Bapa Suci atawa Catatan Kritis buat Catatan Kritis yang Kritis (Bagian IV)

Charles Markus Sinaga

(a.k.a. Dede Mulyanto)

 

Sambungan dari Bagian III

Catatan 4: Soal Kepemilikan Korporasi atawa Joint-Stock Company

Bapa Yang Terhormat,

Bapa dididik sebagai rahib jauh sebelum saya dilahirkan. Setahu saya kejujuran merupakan sifat yang penting dan pasti diajarkan sejak Bapa di seminari. Apabila kita tidak tahu, sebaiknya kita jujur katakan tidak tahu. Begitu pula sifat rendah hati. Apabila kita belum pernah membaca suatu buku, tentu kita harus mengakui bahwa kita memang belum membacanya atau kalaupun pernah tetapi tidak tuntas, tentu kita juga harus mengakui terus-terang bahwa kita hanya membaca sebagian saja, tidak sampai tuntas. Sungguh tidak mulia apabila kita umbar bicara ke banyak orang kita ahli, banyak baca, tetapi nyatanya tidak.

Nah, terkait dengan dua sifat mulia seorang rahib di atas, ijinkanlah saya untuk komentari pernyataan Bapa yang berikut:

“Marx berfokus pada para pemilik. Tetapi dalam proses produksi kapitalistik sekarang, para pemilik hampir tidak memainkan peranan, mereka tidak menentukan penanaman modal, dan rente yang mereka tarik (dividen saham) tidak amat berpengaruh (andaikata tidak diberi dividen, upah buruh belum tentu akan mengalami banyak kenaikan)” (Magnis-Suseno 1999: 194).
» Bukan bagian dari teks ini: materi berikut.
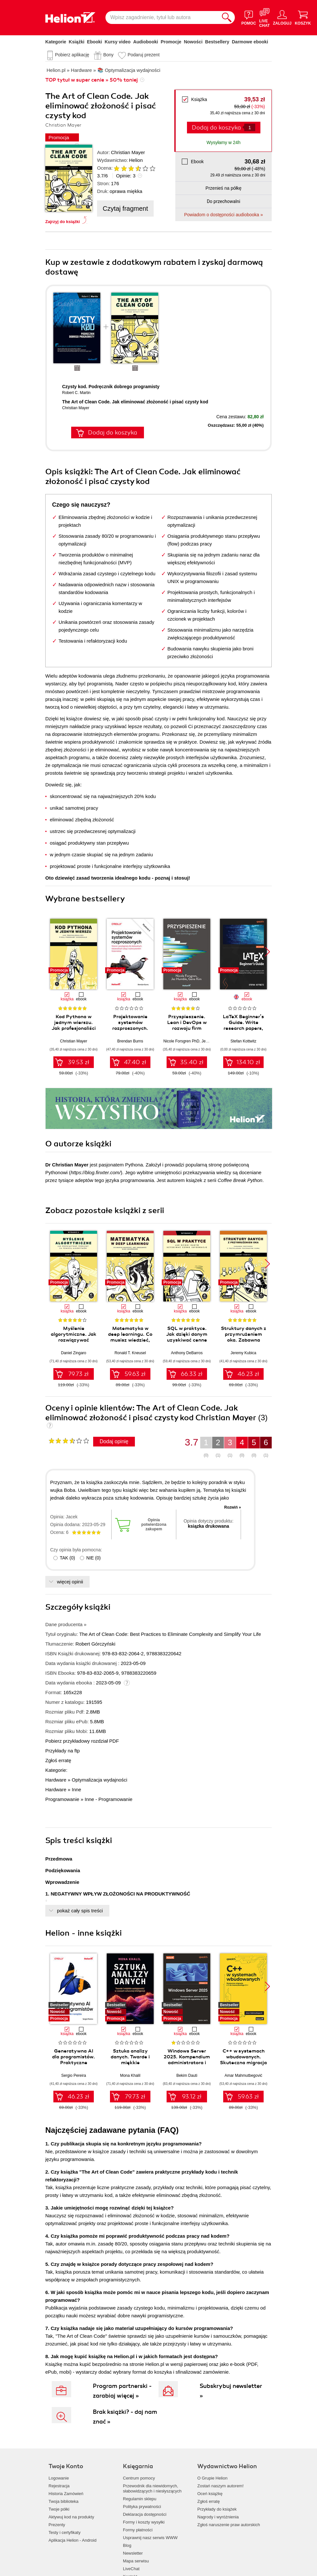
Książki (76, 41)
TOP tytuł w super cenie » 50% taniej (91, 80)
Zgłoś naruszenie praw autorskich (228, 2524)
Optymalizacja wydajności (99, 1780)
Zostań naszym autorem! (220, 2485)
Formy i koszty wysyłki (144, 2522)
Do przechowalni (223, 201)
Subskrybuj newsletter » (231, 2390)
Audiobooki (145, 41)
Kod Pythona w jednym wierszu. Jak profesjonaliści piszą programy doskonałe (74, 1028)
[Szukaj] (227, 17)
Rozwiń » (232, 1507)
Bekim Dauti (186, 2075)
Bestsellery (217, 41)
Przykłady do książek (216, 2509)
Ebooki (94, 41)
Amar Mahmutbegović (243, 2075)
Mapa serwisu (136, 2561)
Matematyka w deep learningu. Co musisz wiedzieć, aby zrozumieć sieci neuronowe (130, 1340)
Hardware (55, 1780)
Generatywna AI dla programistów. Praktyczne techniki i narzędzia (74, 2059)
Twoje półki (59, 2509)
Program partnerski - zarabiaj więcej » (122, 2390)
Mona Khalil (130, 2075)
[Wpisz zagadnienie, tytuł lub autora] (162, 17)
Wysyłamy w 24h (224, 142)
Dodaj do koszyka (216, 127)
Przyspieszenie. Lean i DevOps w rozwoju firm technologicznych (186, 1025)
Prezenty (57, 2524)
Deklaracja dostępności (144, 2514)
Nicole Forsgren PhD (181, 1041)
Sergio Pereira (73, 2075)
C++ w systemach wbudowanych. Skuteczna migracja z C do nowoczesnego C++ (243, 2062)
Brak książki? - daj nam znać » (125, 2416)
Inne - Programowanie (109, 1799)
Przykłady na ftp (62, 1750)
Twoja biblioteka (64, 2501)
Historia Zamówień (66, 2493)
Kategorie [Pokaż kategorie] (55, 41)
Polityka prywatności (142, 2506)
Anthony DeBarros (186, 1353)
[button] (267, 952)
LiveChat (131, 2568)
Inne (76, 1789)
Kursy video (118, 41)
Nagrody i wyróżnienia (218, 2516)
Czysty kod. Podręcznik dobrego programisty (110, 386)
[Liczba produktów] (249, 127)
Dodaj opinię (114, 1441)
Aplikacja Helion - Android (72, 2540)
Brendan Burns (130, 1041)
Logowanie (59, 2478)
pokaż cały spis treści (80, 1910)
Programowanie (62, 1799)
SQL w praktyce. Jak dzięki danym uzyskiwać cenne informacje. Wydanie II (186, 1340)
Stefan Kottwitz (243, 1041)
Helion (136, 160)
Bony (108, 54)
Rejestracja (59, 2485)
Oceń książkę (210, 2493)
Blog (127, 2545)
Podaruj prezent (143, 54)
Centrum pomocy (139, 2478)
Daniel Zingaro (73, 1353)
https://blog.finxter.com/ (96, 1172)
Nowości (193, 41)
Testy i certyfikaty (65, 2532)
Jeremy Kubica (243, 1353)
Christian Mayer (128, 152)
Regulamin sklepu (139, 2498)
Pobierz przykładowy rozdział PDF (82, 1741)
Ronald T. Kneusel (130, 1353)
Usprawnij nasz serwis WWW (150, 2537)
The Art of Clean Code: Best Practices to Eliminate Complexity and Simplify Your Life (170, 1634)
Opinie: (126, 175)
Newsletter (133, 2553)
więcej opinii (70, 1581)
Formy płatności (138, 2529)
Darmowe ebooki (250, 41)
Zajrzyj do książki (62, 221)
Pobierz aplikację (72, 54)
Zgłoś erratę (58, 1760)
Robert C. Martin (76, 392)
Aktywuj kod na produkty (71, 2516)
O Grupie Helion (212, 2478)
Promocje (171, 41)
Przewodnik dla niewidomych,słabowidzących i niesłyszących (152, 2488)
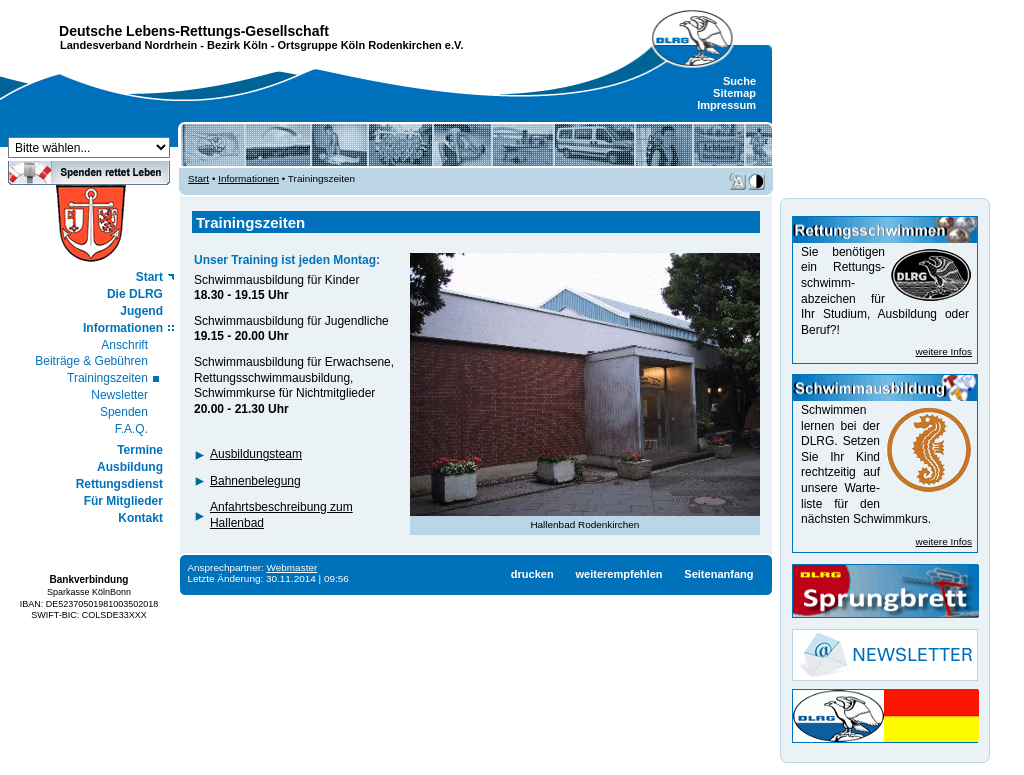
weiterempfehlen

Ada beberapa hal yang menarik dikomentari dari pernyataan Bapa ini. Pertama, soal “para pemilik hampir tidak memainkan peranan.” Yang Bapa maksud pemilik di sini tentu adalah kapitalis yang memiliki saham korporasi. Bapa yang rendah hati, tentu saja pernyataan ini benar buat mereka yang tidak begitu paham sistem korporasi. Para pemegang saham kecil-kecilan yang memiliki 100 atau 200 lembar saja tentu tidak punya kekuatan apapun untuk bisa mempengaruhi jalannya bisnis. Mereka tidak ada bedanya dengan para penabung di bank-bank konvensional yang mendapatkan bunga atas simpanannya 5-10 persen setahun. Memiliki saham 100-200 lembar tidak serta mereka menjadi kapitalis. Lain ceritanya buat para pemegang saham mayoritas atau controlling block (20-50 persen dari total saham yang diterbitkan). Karena di dalam sistem korporasi, suatu korporasi secara hukum dianggap sebagai individu dan dengan demikian satu korporasi bisa memiliki saham korporasi lain dengan kemampuan yang jauh di atas para pemegang saham kecil-kecilan, maka tidak sulit untuk menguasai mayoritas saham suatu perusahaan. Merekalah “para pemilik” sebenarnya dari korporasi.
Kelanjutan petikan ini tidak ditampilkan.